The participants, who are among the nation's most acclaimed poets, include Pulitzer Prize-winners John Ashbery, Louise Glück, Anthony Hecht, Donald Justice, W.S. Merwin and Gary Snyder; former U.S. poet laureates Mark Strand, Stanley Kunitz and Richard Wilbur (the latter two also Pulitzer Prize-winners); and the award-winning authors Robert Creeley and John Hollander. The latter is the A. Bartlett Giamatti Professor of English at Yale.
The event will begin with public readings by the poets at 8 p.m. on Thursday at First Church of Christ in New Haven (Center Church on the Green), 311 Temple St.
On Friday, there will be concurrent panel discussions 9:30 a.m.-12:30 p.m. at the Whitney Humanities Center, 53 Wall St.
The panel on "American Traditions in Poetry" will be moderated by Yale Professor Langdon Hammer and feature as panelists Glück, Creeley, Ashbery, Kunitz and Strand.
The second panel, "The Craft of Poetry Today," will be moderated by the poet, librettist and Yale Review editor J.D. McClatchy and feature as panelists Wilbur, Hecht, Hollander, Justice, Merwin and Snyder.

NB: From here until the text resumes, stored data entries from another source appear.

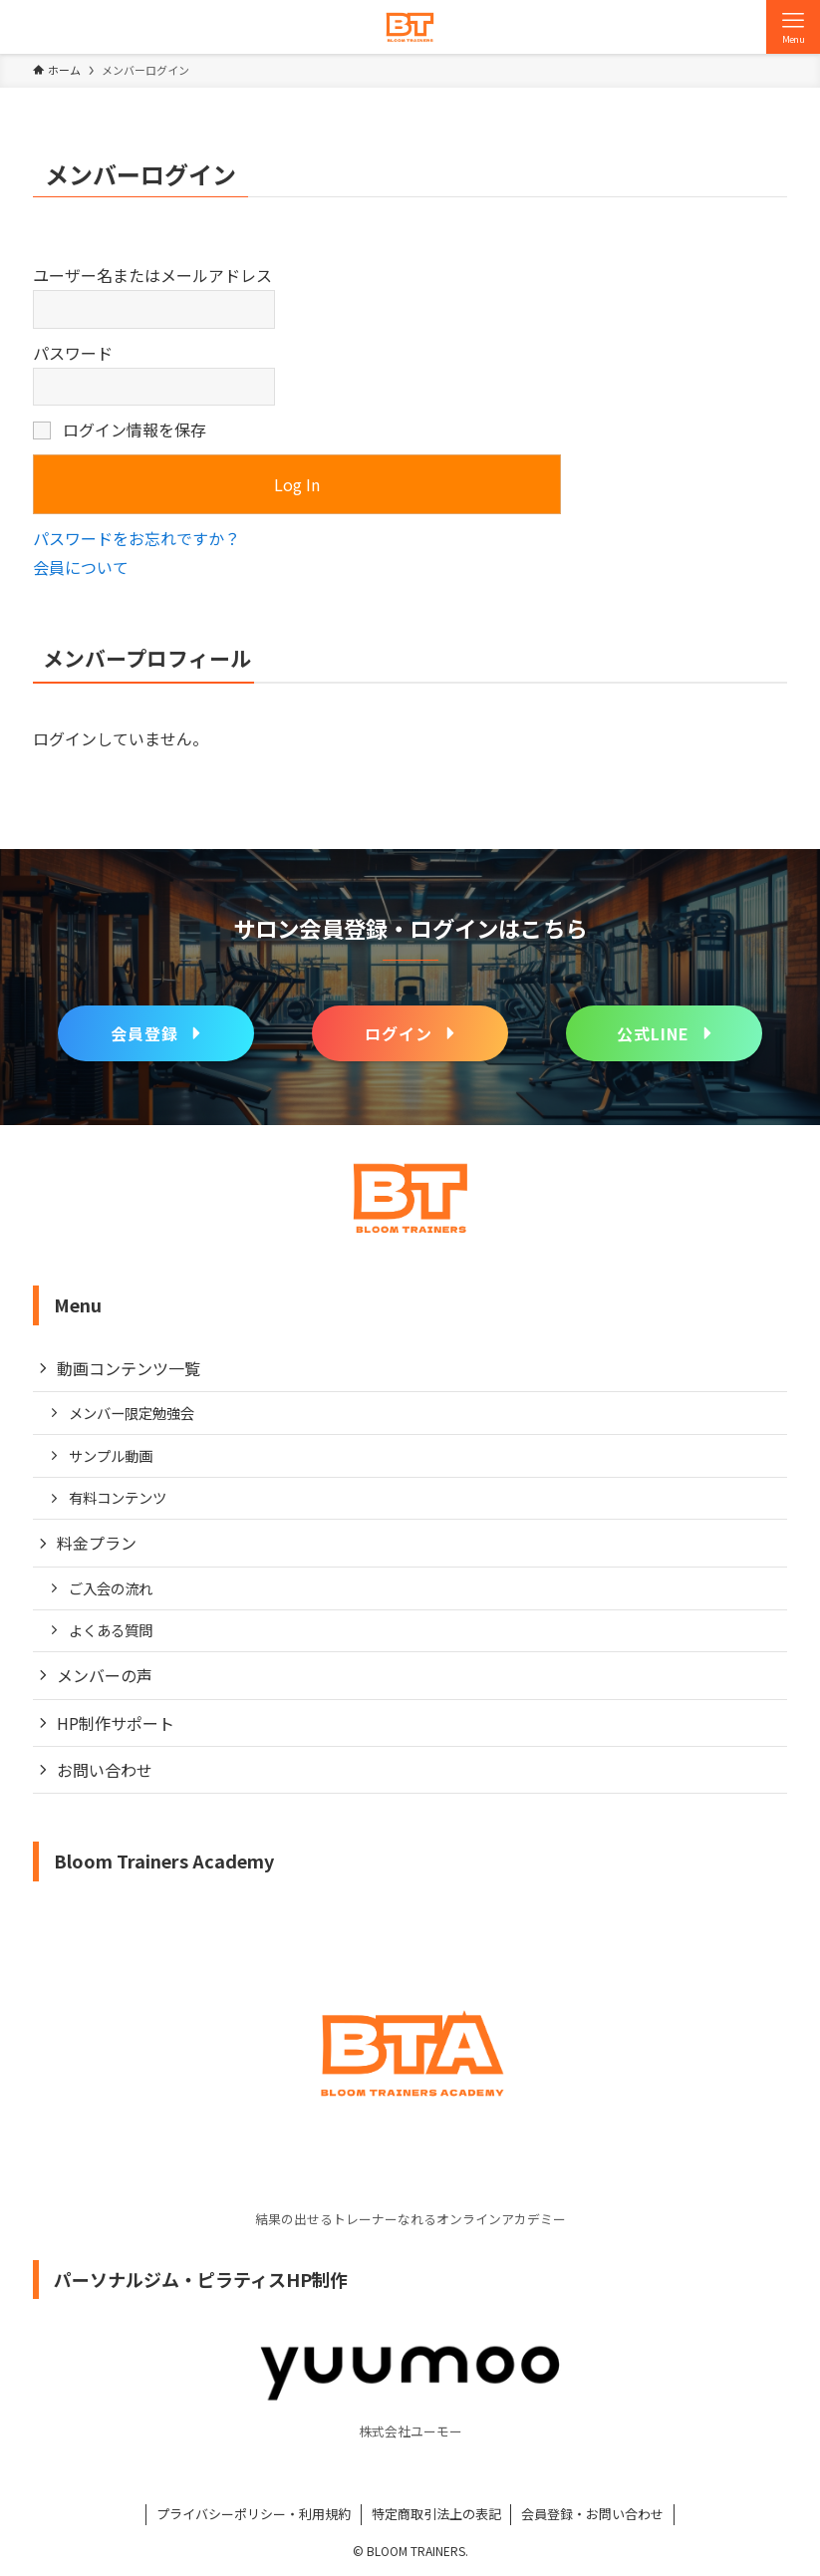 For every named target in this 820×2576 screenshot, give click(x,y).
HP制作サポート (115, 1723)
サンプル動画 (110, 1455)
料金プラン (97, 1543)
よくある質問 (110, 1629)
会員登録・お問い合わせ (592, 2513)
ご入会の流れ (110, 1587)
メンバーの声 (104, 1675)
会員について (81, 567)
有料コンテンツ (117, 1497)
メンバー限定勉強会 (131, 1412)
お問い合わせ (104, 1770)
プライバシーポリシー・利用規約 (253, 2513)
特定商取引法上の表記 (436, 2513)
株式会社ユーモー (410, 2431)
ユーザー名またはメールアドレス (152, 275)
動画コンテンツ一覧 (128, 1368)
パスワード (73, 353)
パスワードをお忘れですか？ (136, 538)
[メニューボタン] (793, 27)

All the events are free and open to the public. The event is sponsored by the Beinecke Rare Book and Manuscript Library and the Whitney Humanities Center.
The Bollingen Prize was established in 1948 by the late Paul Mellon '29 B.A. and named after Carl Jung's home in Switzerland. The prize, which is administered by the Yale Library's Collection of American Literature, is presented every two years for the best volume published in that time frame or for a poet's lifetime achievement.
From its controversial beginnings in 1948, when Ezra Pound received the reward for his "The Pisan Cantos" (which he had written while incarcerated on charges of treason), the Bollingen Prize has honored poets whose work continues to define modern American literature. It has become one of the most prestigious prizes available to American writers and has been a force in shaping contemporary American letters. Previous winners include such notables as Wallace Stevens, Marianne Moore, Archibald McLeish, W.H. Auden, Conrad Aiken, e.e. cummings, Robert Frost and Robert Penn Warren.